Required action: From the records below, find each line with the string "target" and copy it.

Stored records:

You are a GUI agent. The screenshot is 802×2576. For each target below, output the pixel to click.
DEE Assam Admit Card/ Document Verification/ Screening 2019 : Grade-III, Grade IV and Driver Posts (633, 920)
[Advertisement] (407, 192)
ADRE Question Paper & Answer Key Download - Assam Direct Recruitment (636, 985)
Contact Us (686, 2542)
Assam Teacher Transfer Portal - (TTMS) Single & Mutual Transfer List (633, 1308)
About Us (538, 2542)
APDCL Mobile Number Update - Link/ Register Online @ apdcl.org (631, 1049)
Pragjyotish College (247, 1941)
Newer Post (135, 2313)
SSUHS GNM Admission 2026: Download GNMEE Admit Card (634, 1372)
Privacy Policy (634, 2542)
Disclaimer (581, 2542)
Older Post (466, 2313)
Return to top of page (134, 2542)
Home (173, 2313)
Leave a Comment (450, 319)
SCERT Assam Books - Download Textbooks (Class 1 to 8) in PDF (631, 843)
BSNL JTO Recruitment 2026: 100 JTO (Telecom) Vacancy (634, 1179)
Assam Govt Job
* * *
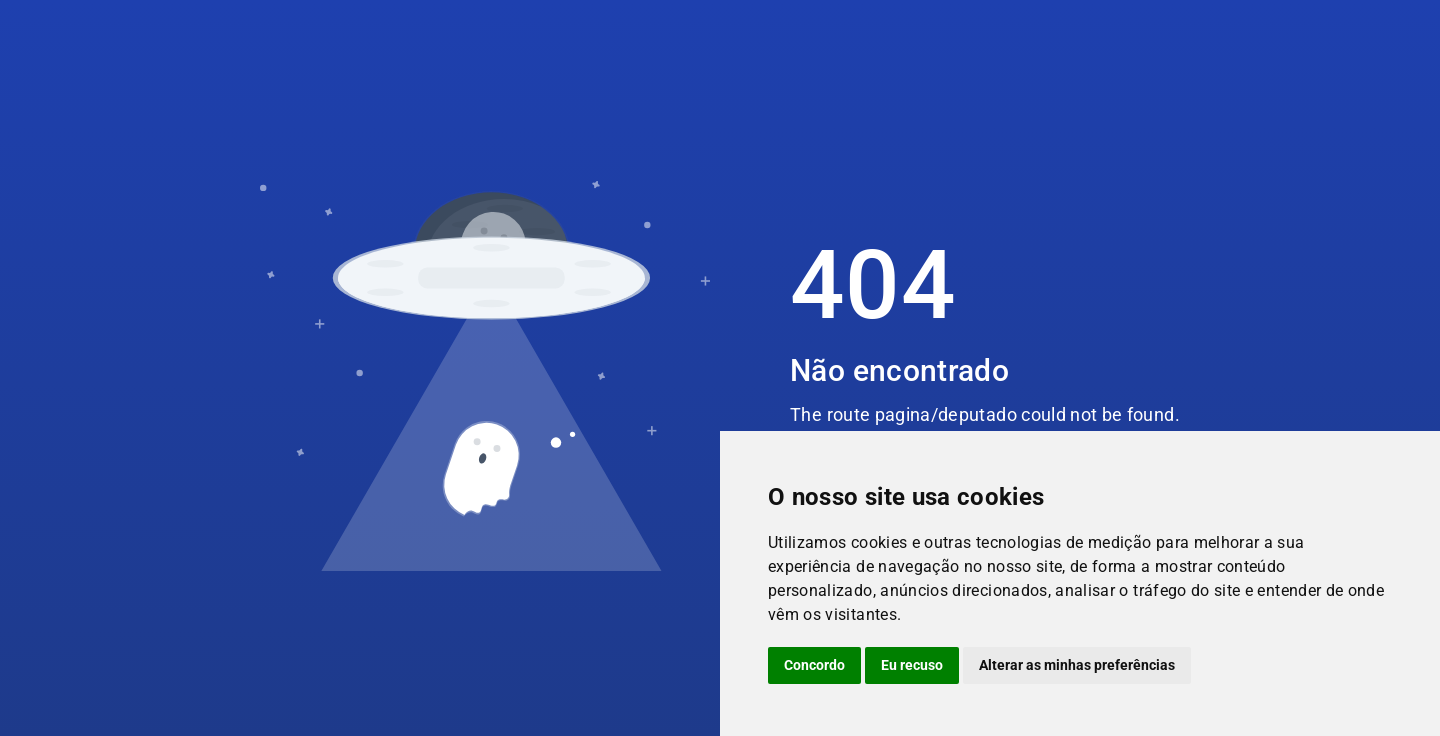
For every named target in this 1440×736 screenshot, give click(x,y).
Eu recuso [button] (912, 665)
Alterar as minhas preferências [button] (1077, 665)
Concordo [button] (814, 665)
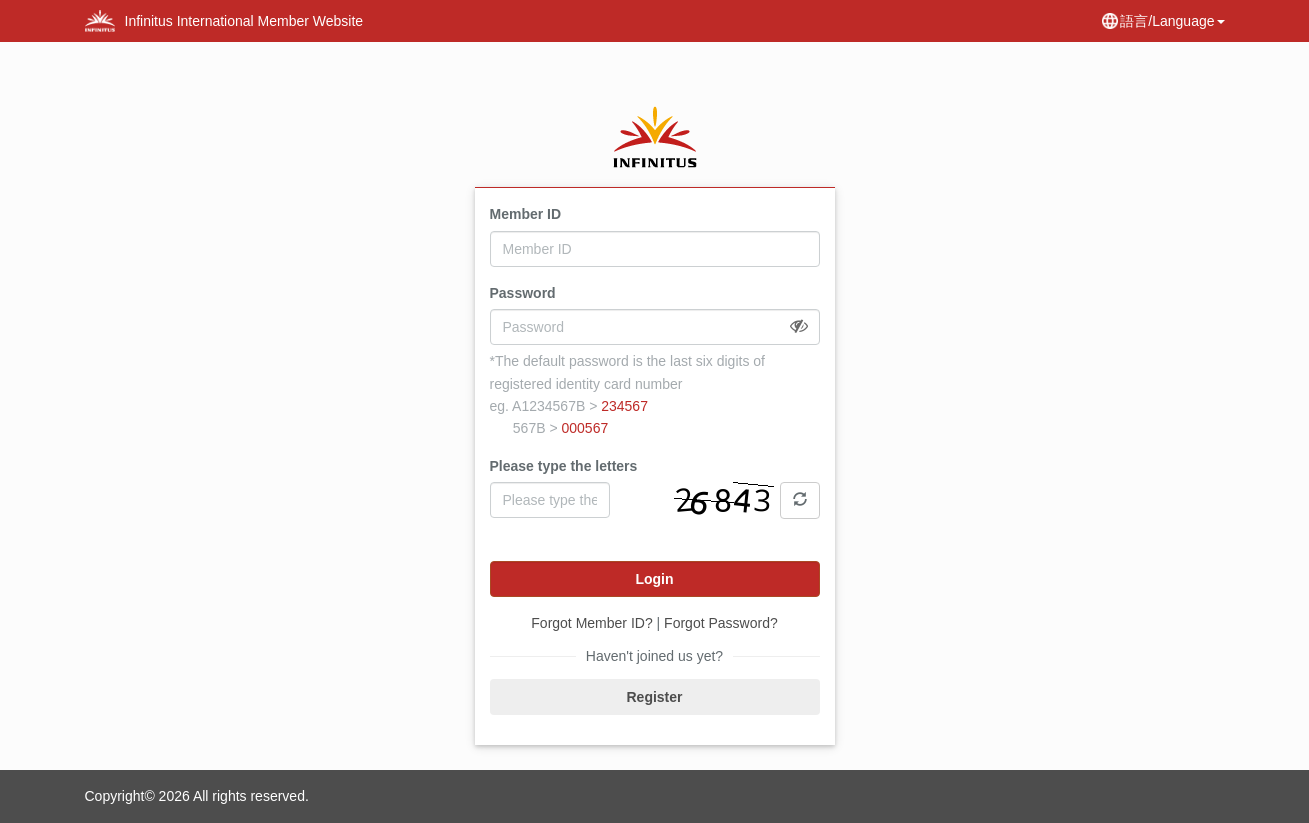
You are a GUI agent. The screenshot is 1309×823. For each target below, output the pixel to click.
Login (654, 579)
* * *
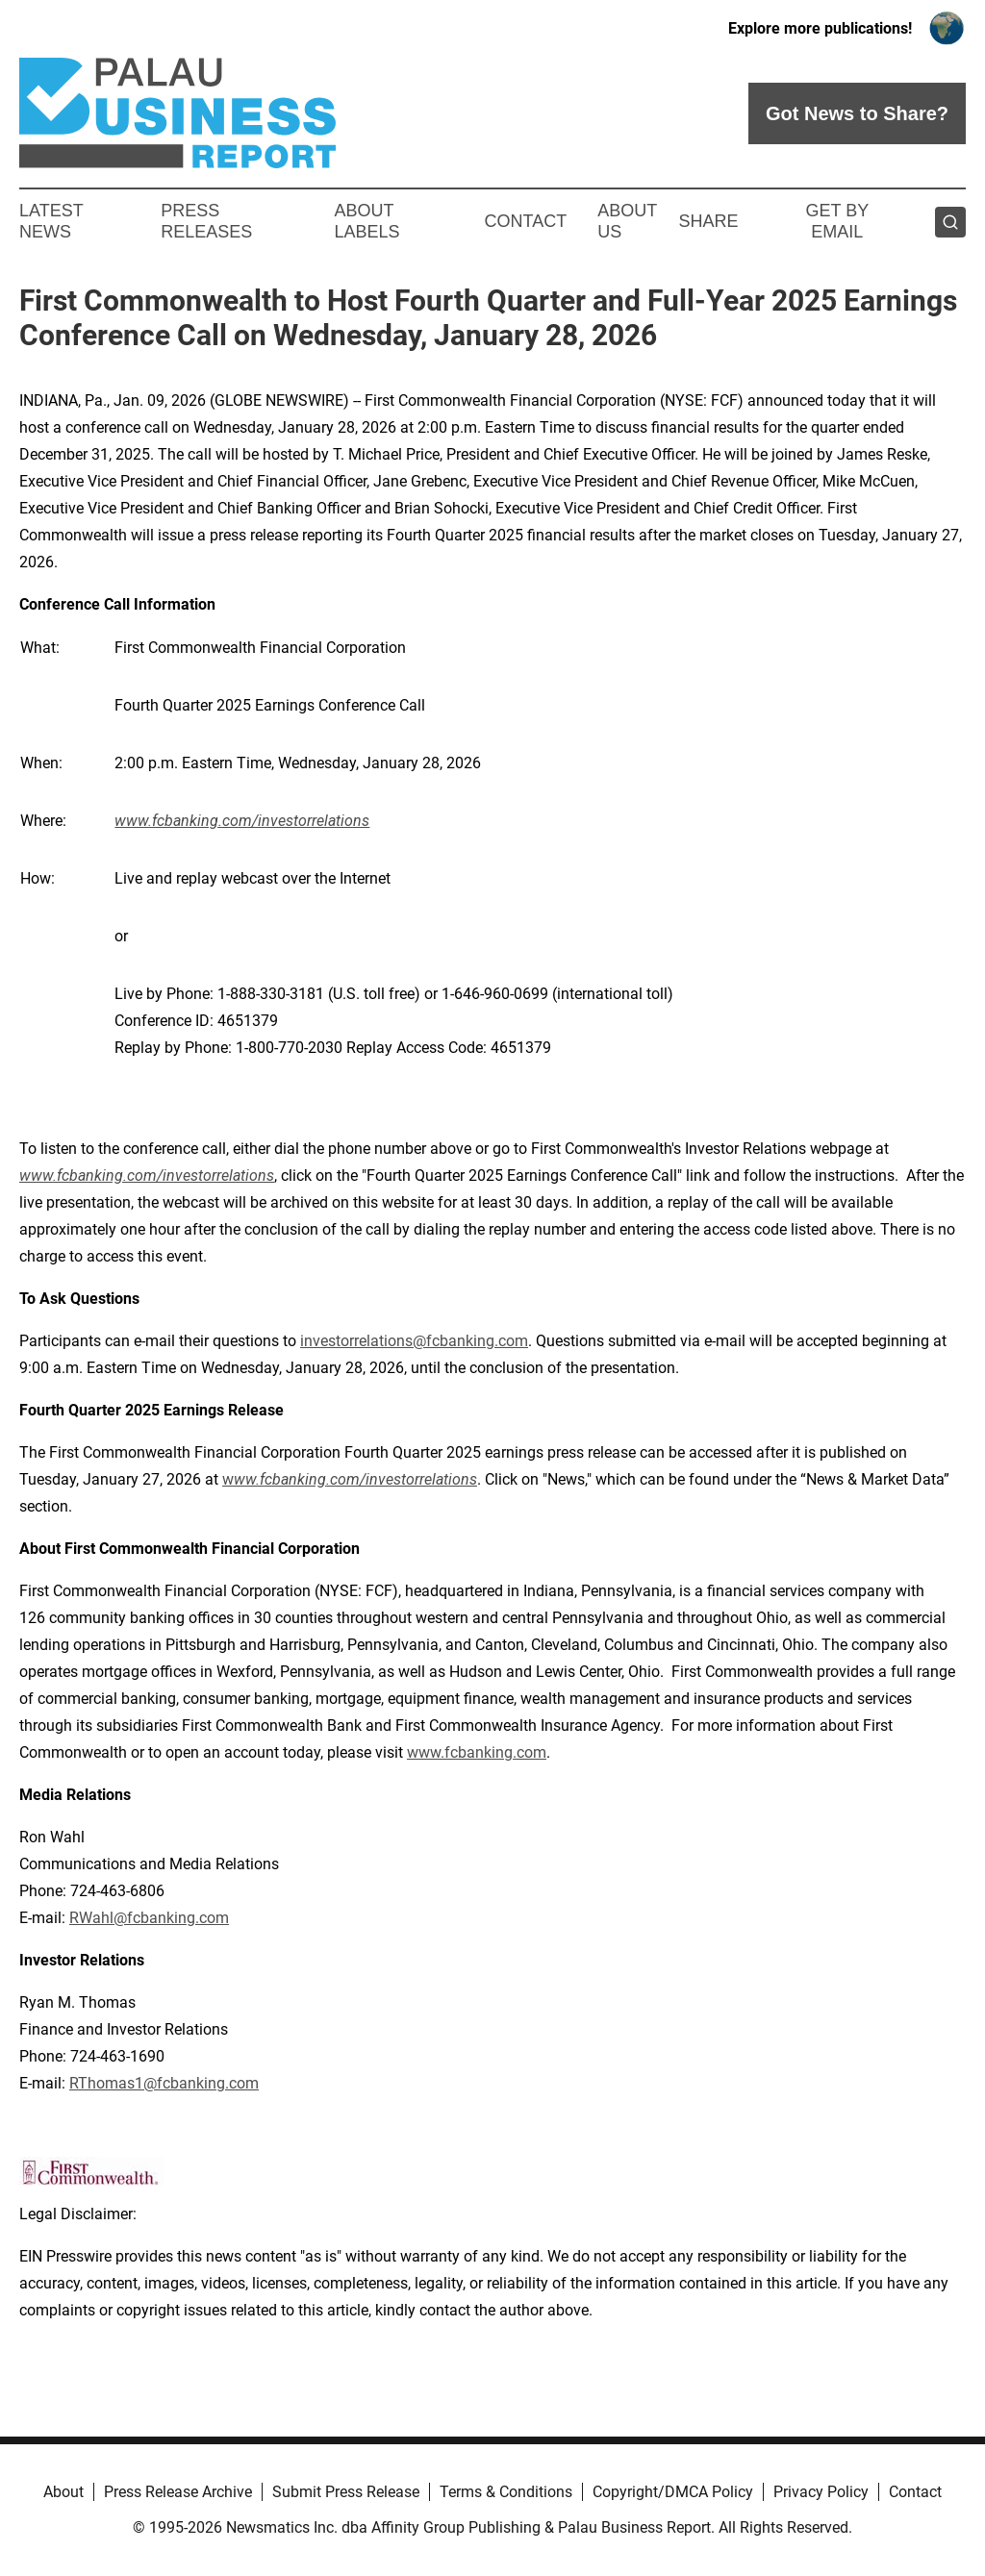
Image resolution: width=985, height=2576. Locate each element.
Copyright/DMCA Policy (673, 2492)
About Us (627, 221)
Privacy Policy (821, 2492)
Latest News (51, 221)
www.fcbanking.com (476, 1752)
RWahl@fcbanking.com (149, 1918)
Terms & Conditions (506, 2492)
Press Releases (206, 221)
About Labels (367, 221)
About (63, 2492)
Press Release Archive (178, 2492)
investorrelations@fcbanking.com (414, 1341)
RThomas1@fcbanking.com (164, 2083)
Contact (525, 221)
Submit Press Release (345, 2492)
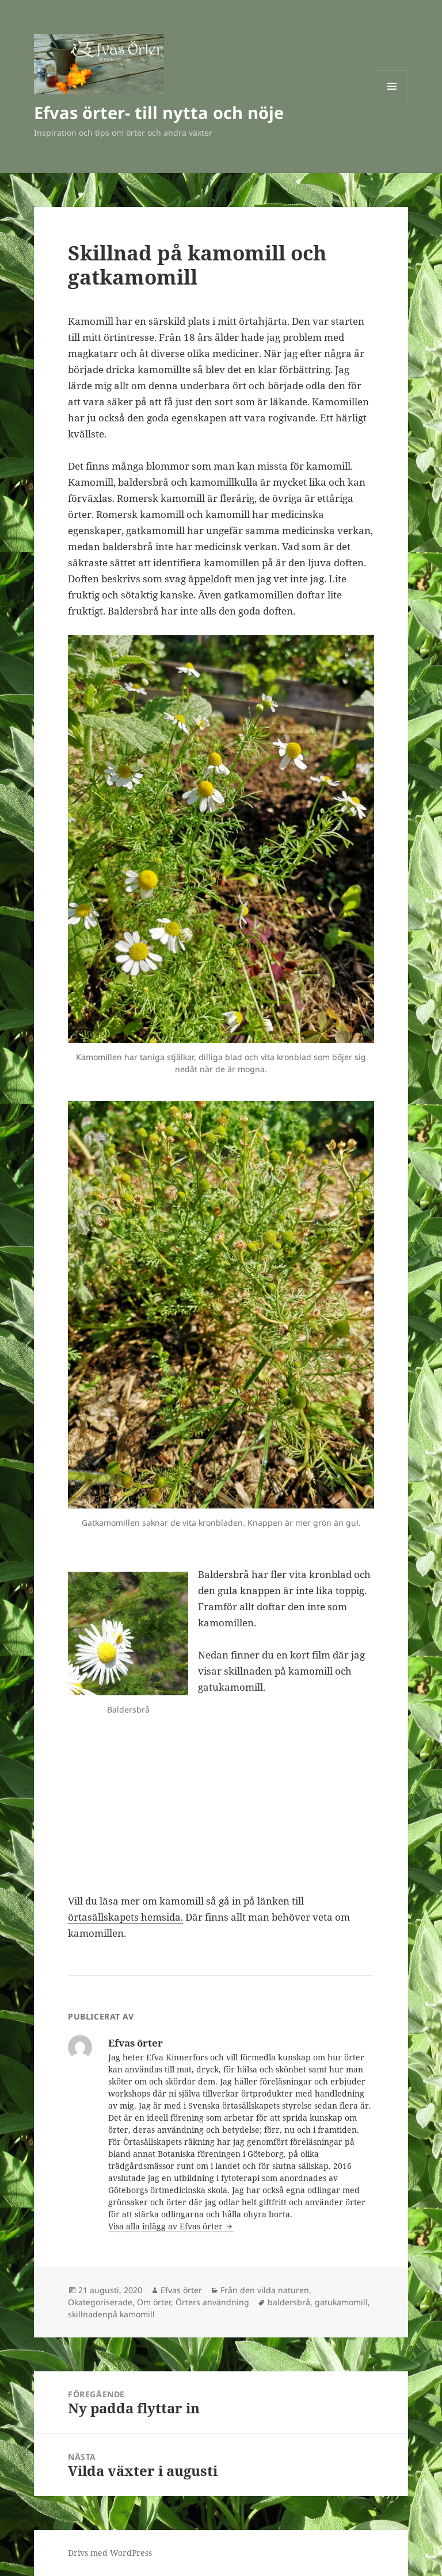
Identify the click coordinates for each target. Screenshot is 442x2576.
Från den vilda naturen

Response to the task:
You are a GUI agent. The screenshot is 802×2576. For each target below, output the pixel to click.
For every named target in this 1440×736 screenshot, give click(x,y).
You are a GUI agent. The screenshot is 1309×823. For each target below, output the pixel to click.
Identify the click coordinates for each target. Screenshot is 442x2576.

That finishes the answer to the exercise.